I opened a fortune cookie yesterday, which read:
“Understanding little is better than misunderstanding a lot.” Seems to me that we Lean wannabes misunderstand a lot – maybe not everyone, but I regretfully include myself in misunderstanding-a-lot group. There is so much to know about the Toyota Production System that one lifetime of study and trial and error is not enough for most of us. I wonder sometimes if Lean has become the abridged version of TPS, structured as a tack-on to existing policy and practice.

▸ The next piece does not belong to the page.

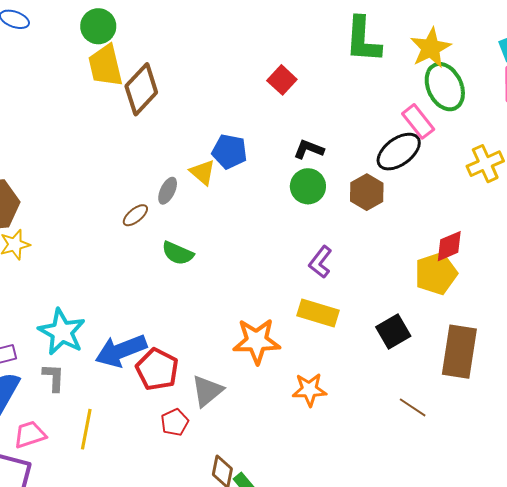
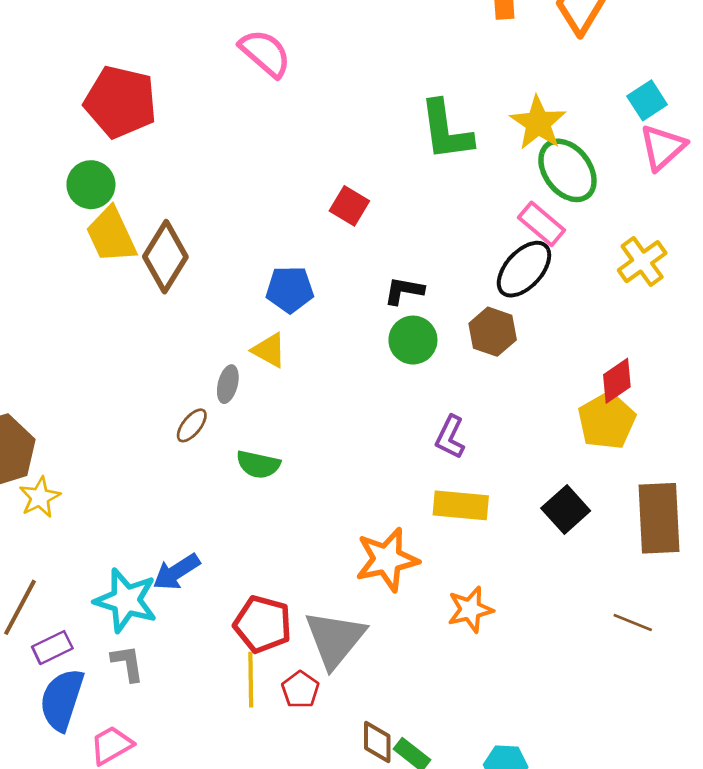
blue pentagon: (229, 152) -> (290, 289), moved
blue arrow: (121, 351) -> (176, 572), moved, size x0.7
gray triangle: (207, 391) -> (335, 639), size x1.4
brown line: (413, 407) -> (633, 622), moved
yellow line: (86, 429) -> (251, 680), moved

Key concepts like Kaizen, for example, are reduced to buzzwords, and means are confused with ends (a concern voiced by Shigeo Shingo four decades ago.) After forty years of kaizening, most organizations I visit are still counting the number of events to evaluate their Lean Transformations.
In many cases the tools that are supposed to engage employees as agents of change, treat them instead as objects of change. One company I worked with a couple of years ago stipulated in my contract that I could never use the word Kaizen in the presence of employees as their previous experience with it had been so unpleasant. “We call it the BOHICA method,” one employee related to me. [You’ll have to translate the acronym for yourself.] How can such a wonderful concept that should be developing employees become so infuriating to them? In the name of Continuous Flow, his company had mashed together a sequence of once distant individual operations that did indeed reduce lot and process delay for the part, but at the same time created an unsafe condition for the operators. “My hands are in and out of caustic chemicals all day long in this new set-up” the operator related. “They tell me to wear gloves, but I can’t manage the detail part of the work wearing gloves, so I have to put them on and remove them every five minutes. It’s impossible to keep the chemicals off of my hands.” (The manager of this factory expressed frustration that shop employees were ‘not engaged.’ Small wonder.)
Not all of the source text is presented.